Port oh-my-pi’s dag.ts directly (MIT licensed, pure functions, no runtime deps):

  • buildDependencyGraph() — extracts deps from waits_for / reports_to
  • detectCycles() — Kahn’s algorithm
  • buildExecutionWaves() — topological sort into parallel wave groups

State Management

Redis keys (namespace: swarm:{name}):

  • swarm:{name}:state — JSON: pipeline status, current iteration, current wave
  • swarm:{name}:agents — hash: per-agent status, timing, errors
  • swarm:{name}:definition — stored YAML definition for resume/inspection
  • TTL: 7 days after completion

Inter-Agent Communication

Same pattern as oh-my-pi: agents communicate via the shared workspace filesystem. The orchestrator doesn’t pass data between agents.

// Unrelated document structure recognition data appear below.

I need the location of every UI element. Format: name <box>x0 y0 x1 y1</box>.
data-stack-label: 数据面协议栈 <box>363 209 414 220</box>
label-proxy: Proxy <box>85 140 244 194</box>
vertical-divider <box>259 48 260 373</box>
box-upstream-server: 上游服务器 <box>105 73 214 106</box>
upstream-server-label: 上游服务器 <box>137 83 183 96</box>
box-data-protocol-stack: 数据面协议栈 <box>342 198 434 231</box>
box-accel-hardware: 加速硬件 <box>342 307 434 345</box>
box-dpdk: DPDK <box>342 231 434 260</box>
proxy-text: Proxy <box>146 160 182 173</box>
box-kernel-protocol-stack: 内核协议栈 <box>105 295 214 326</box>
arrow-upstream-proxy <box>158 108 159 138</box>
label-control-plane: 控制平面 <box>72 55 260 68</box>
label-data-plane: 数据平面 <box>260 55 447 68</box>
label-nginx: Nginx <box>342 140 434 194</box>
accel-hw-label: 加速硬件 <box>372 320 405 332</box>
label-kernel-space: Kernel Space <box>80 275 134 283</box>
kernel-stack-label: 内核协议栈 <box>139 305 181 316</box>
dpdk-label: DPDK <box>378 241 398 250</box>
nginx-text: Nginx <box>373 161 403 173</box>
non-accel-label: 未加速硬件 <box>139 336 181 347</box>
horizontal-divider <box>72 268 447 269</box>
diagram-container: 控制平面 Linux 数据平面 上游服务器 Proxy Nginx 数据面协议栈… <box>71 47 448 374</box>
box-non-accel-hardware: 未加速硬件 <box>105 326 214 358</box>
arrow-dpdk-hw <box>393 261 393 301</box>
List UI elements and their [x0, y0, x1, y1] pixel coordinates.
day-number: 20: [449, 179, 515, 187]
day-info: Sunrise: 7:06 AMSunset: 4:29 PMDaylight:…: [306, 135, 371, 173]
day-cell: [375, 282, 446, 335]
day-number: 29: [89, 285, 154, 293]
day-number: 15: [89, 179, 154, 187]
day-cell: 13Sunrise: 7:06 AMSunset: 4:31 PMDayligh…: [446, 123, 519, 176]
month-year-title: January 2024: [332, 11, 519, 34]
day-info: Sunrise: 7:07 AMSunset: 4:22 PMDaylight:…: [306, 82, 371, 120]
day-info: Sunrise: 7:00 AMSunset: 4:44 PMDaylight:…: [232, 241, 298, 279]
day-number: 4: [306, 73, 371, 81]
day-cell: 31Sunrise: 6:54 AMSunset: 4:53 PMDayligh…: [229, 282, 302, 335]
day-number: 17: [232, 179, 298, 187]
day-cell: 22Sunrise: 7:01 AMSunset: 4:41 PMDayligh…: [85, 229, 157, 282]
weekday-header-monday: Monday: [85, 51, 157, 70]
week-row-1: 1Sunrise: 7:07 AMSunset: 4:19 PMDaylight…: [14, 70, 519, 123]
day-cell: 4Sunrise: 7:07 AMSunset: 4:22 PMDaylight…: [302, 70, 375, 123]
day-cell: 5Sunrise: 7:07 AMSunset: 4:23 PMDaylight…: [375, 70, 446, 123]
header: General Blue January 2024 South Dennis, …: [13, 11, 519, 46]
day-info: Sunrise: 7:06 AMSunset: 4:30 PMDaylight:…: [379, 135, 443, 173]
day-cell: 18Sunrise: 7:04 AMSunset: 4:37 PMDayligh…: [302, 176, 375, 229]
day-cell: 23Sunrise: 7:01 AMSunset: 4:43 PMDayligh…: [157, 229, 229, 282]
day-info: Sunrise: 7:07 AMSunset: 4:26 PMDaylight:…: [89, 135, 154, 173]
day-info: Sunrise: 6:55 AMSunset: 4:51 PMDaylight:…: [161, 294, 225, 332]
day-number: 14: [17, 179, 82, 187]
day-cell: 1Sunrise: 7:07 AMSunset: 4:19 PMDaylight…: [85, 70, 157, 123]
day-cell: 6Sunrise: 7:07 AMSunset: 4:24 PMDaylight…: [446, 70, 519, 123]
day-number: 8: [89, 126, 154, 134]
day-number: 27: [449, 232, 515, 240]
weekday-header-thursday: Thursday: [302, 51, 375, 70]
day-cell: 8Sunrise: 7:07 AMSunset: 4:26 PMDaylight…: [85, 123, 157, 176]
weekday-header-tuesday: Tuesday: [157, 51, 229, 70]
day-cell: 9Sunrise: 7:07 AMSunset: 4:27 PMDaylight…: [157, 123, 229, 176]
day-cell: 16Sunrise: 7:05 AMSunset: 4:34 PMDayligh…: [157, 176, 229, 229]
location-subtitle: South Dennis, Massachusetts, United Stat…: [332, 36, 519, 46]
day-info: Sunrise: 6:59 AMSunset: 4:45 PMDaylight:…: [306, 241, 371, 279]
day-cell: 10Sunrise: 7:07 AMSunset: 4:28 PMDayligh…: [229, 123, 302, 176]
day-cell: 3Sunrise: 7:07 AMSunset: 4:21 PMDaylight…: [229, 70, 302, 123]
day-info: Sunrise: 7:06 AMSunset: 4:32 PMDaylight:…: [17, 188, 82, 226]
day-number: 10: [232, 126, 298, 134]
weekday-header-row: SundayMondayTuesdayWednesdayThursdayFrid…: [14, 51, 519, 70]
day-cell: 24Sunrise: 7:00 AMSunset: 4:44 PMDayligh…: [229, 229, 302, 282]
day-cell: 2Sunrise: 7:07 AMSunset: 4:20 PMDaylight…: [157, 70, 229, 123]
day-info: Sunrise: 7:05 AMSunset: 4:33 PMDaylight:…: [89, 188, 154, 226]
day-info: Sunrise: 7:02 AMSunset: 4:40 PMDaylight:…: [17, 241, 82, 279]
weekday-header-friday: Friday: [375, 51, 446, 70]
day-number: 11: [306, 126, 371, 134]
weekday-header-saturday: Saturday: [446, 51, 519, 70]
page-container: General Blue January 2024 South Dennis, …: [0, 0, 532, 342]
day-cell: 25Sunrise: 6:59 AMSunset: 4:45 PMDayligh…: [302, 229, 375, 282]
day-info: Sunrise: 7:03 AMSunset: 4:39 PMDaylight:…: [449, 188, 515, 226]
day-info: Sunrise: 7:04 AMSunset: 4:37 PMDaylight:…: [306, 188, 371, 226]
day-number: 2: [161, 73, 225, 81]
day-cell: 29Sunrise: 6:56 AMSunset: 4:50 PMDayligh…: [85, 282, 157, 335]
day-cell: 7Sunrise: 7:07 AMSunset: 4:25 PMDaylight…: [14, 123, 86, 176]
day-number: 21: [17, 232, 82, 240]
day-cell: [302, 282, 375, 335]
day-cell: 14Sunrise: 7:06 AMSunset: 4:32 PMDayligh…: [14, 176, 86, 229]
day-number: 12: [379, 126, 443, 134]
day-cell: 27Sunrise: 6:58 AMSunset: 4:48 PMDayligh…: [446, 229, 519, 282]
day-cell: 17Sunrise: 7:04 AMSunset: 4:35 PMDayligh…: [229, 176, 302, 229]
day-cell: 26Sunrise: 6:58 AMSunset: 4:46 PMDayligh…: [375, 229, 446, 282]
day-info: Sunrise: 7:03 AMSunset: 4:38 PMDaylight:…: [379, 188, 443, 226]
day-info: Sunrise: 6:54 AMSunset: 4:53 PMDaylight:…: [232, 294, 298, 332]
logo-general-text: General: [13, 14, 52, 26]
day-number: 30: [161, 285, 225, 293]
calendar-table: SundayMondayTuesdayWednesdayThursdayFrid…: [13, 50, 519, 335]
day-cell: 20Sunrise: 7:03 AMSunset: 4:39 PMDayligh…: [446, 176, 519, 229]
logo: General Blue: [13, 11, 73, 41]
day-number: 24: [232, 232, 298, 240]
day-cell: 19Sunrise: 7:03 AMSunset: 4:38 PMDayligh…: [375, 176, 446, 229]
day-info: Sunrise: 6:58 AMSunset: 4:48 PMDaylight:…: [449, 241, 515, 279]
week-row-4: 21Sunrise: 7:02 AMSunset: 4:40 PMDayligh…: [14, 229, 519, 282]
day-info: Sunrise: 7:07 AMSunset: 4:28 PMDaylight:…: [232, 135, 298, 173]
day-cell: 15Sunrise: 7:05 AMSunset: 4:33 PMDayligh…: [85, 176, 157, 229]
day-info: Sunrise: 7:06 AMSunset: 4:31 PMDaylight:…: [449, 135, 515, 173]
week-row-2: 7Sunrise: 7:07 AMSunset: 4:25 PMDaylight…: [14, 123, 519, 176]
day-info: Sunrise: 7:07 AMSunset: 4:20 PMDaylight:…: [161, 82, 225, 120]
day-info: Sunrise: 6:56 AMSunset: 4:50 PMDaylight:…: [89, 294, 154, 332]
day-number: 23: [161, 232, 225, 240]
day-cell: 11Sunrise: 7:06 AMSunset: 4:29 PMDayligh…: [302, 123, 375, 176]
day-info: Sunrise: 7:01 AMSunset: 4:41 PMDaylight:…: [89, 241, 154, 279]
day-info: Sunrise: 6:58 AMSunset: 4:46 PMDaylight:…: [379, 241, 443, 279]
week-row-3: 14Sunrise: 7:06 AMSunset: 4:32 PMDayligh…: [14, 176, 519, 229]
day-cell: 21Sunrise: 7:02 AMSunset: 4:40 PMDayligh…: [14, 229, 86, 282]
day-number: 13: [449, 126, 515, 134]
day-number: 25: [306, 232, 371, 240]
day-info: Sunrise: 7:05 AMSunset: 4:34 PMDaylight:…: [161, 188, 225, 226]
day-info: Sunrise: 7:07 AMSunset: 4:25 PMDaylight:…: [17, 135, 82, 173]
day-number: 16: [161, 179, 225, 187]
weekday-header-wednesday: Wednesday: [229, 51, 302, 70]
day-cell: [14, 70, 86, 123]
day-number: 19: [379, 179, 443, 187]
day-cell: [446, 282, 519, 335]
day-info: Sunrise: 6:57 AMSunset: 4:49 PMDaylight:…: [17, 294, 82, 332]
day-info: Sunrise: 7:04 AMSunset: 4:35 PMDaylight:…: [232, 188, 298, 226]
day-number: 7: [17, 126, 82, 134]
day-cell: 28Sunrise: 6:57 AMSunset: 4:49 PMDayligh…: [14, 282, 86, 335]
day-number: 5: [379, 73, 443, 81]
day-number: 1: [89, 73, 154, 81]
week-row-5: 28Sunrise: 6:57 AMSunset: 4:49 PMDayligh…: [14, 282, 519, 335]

Patterns:

  • Signal files: signals/agent_out.txt — lightweight status flags
  • Structured output: reports/security.md — detailed results
  • Tracking files: processed.txt — dedup across pipeline iterations

CLI Integration

# Start a swarm
joelclaw swarm start path/to/swarm.yaml
 
# Status
joelclaw swarm status <name>
 
# Cancel
joelclaw swarm cancel <name>
 
# List running swarms
joelclaw swarm list

pi Extension (Optional)

A pi-tools extension for interactive use:

  • /swarm run path/to/swarm.yaml — start from pi session
  • /swarm status <name> — check progress
  • Progress events pushed to gateway via pushGatewayEvent()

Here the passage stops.